Despite its promises, Cao also noted some current limitations of the approach. For one, he said the capture efficiency is still not very high, leaving room for future improvements. In addition, since the study only tested the method in mouse embryonic stem cells, it remains to be seen how it will perform in other organisms or tissues, especially during in vivo transcriptome profiling.

Echoing Cao’s point, Mahat said that "there is a lot of room for improvement" when it comes to the capture efficiency of scGRO-seq, which can only detect about 10 percent of nascent RNAs within a cell at the moment.

Moreover, Mahat acknowledged that the throughput of the method is still pretty low given it is carried out on a 96-well plate. Throughput could be improved by switching to a droplet-based method, he noted.

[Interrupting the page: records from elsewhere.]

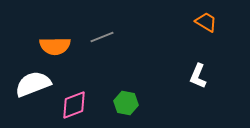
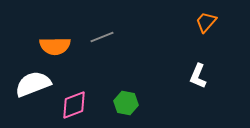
orange trapezoid: rotated 80 degrees counterclockwise
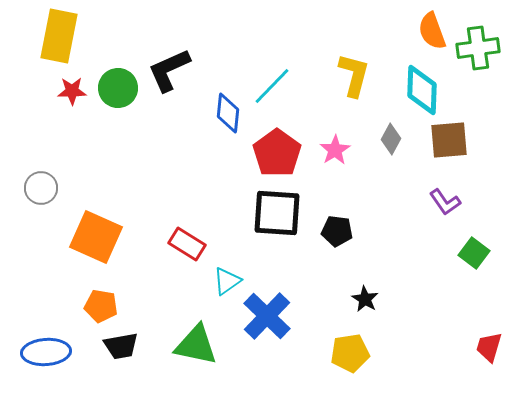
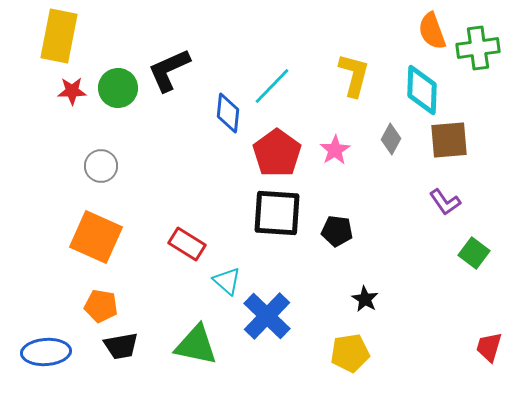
gray circle: moved 60 px right, 22 px up
cyan triangle: rotated 44 degrees counterclockwise
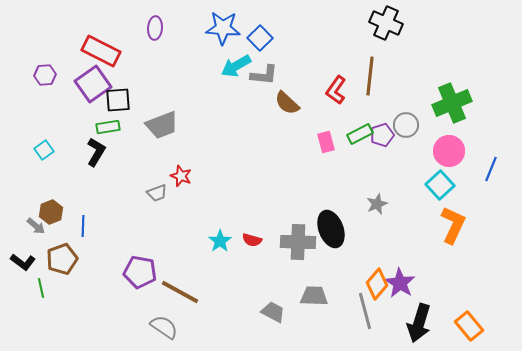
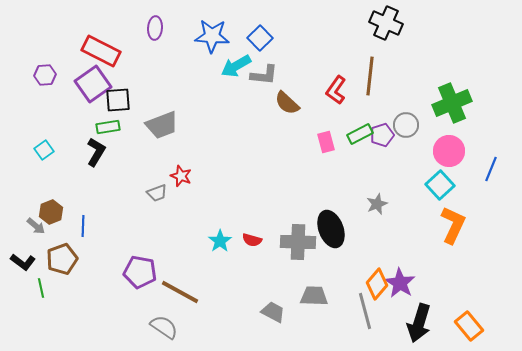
blue star at (223, 28): moved 11 px left, 8 px down
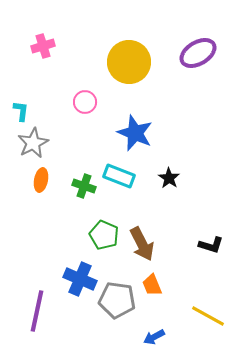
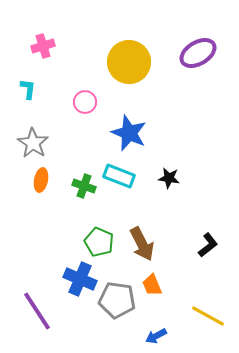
cyan L-shape: moved 7 px right, 22 px up
blue star: moved 6 px left
gray star: rotated 12 degrees counterclockwise
black star: rotated 25 degrees counterclockwise
green pentagon: moved 5 px left, 7 px down
black L-shape: moved 3 px left; rotated 55 degrees counterclockwise
purple line: rotated 45 degrees counterclockwise
blue arrow: moved 2 px right, 1 px up
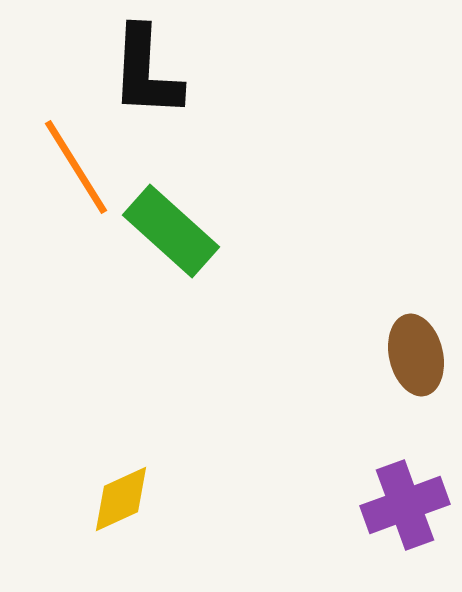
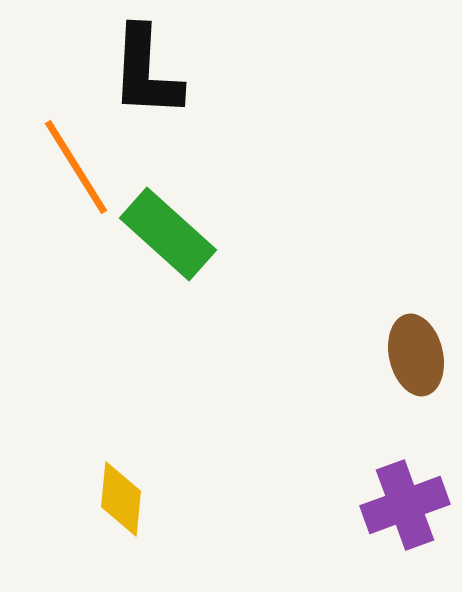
green rectangle: moved 3 px left, 3 px down
yellow diamond: rotated 60 degrees counterclockwise
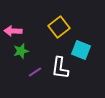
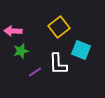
white L-shape: moved 2 px left, 4 px up; rotated 10 degrees counterclockwise
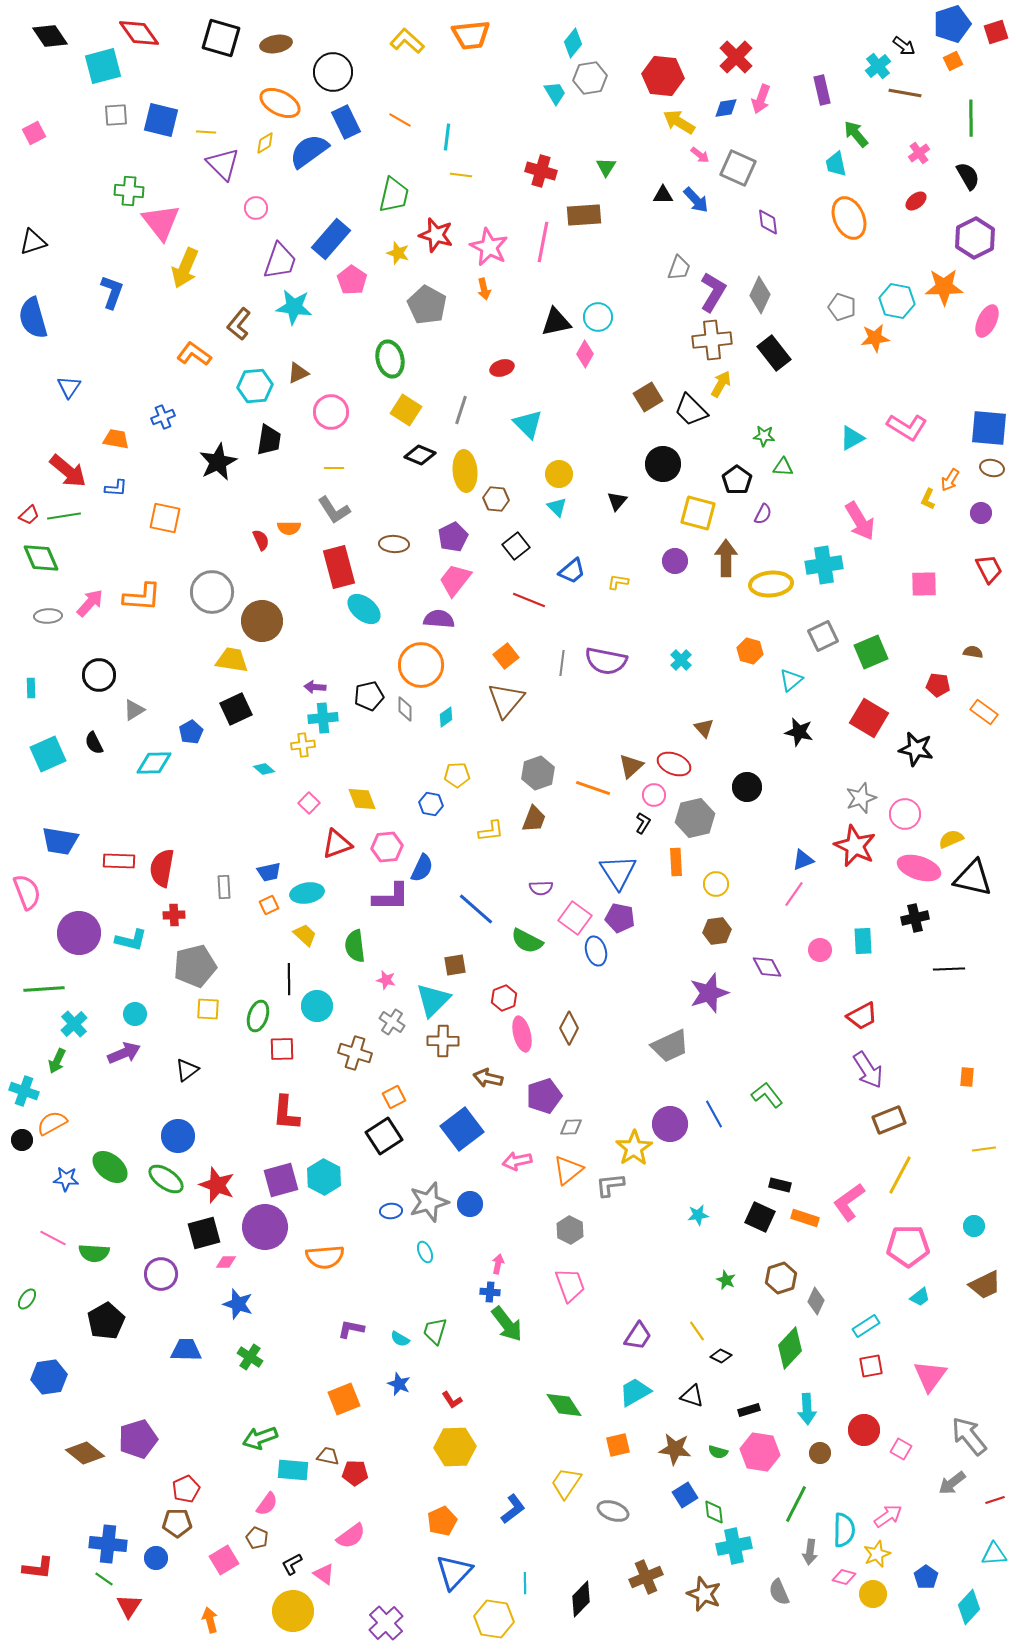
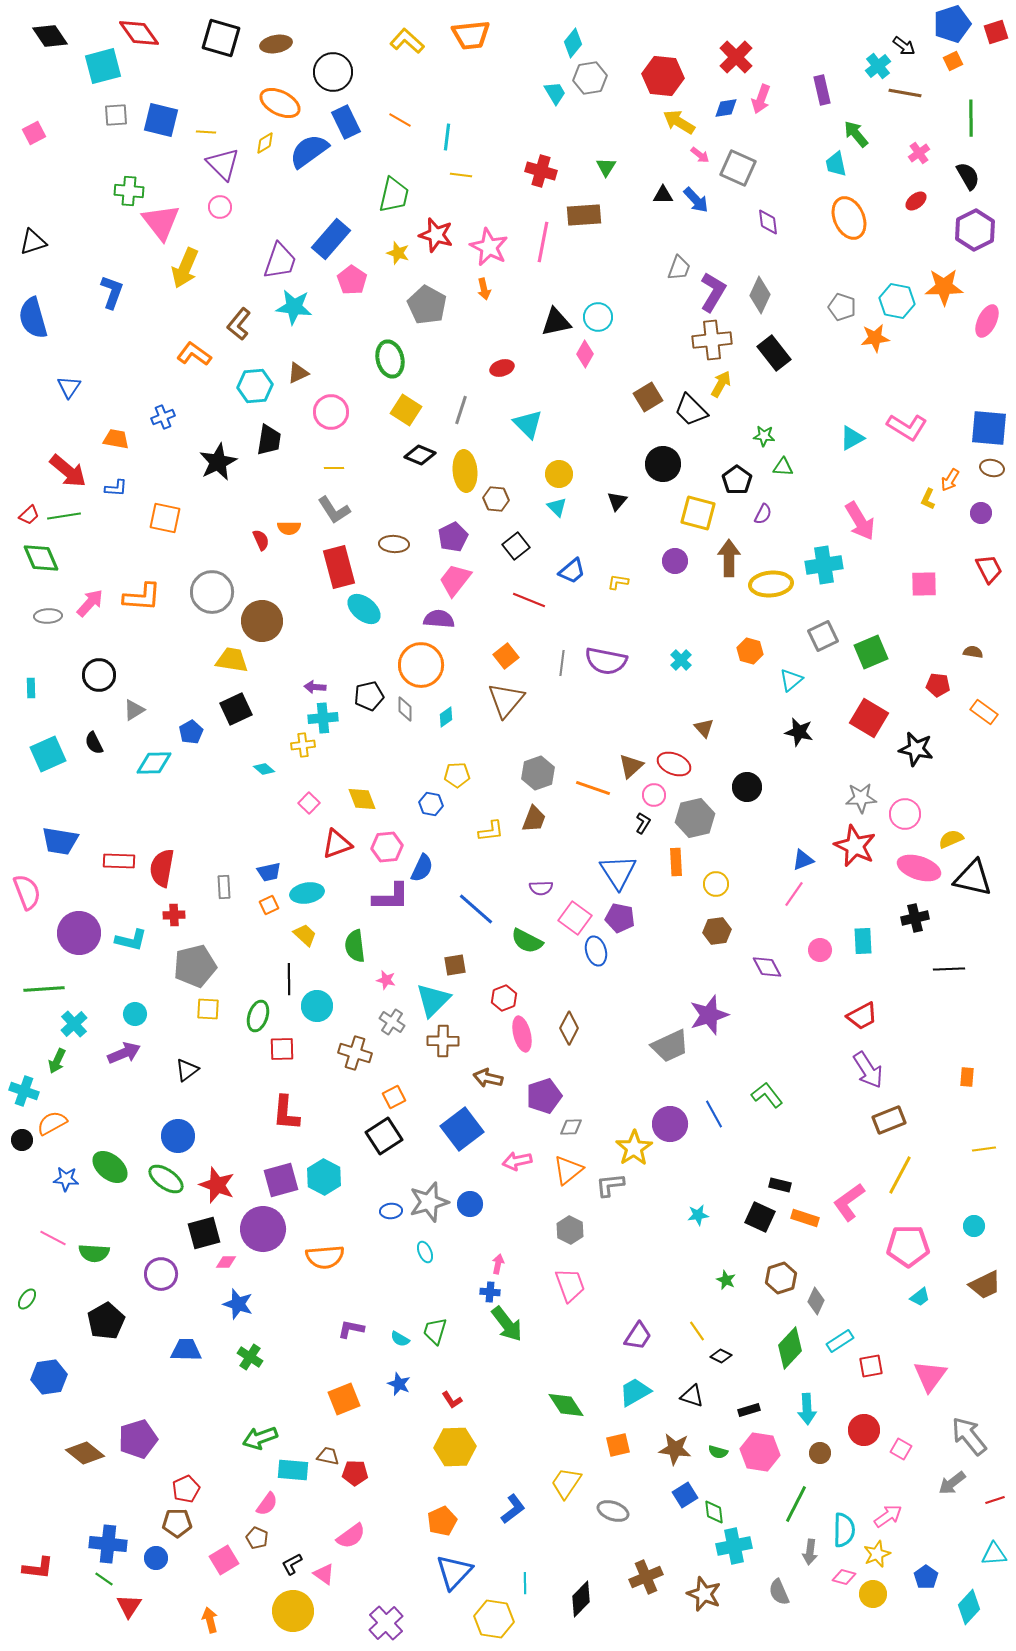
pink circle at (256, 208): moved 36 px left, 1 px up
purple hexagon at (975, 238): moved 8 px up
brown arrow at (726, 558): moved 3 px right
gray star at (861, 798): rotated 16 degrees clockwise
purple star at (709, 993): moved 22 px down
purple circle at (265, 1227): moved 2 px left, 2 px down
cyan rectangle at (866, 1326): moved 26 px left, 15 px down
green diamond at (564, 1405): moved 2 px right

Down the road, he and his collaborators are also hoping to measure not only nascent RNAs but also mature transcripts at the same time.

A US patent pertaining to scGRO-seq has already been granted to MIT, with Mahat and Sharp, who is the paper’s corresponding author, as inventors. Mahat said the team is in contact with a few single-cell companies for licensing the IP for kit development.

Mahat said one of his goals is to use scGRO-seq to establish a cell-specific enhancer-gene map, elucidating the role of enhancers in disease development.

"Having the map in various cell types, various conditions, and various tissue types, we will be much closer to understanding what these enhancers and their associated variants are contributing to diseases," he said. "I think scGRO-seq is going to be a major tool in revealing that map, and we're excited about that."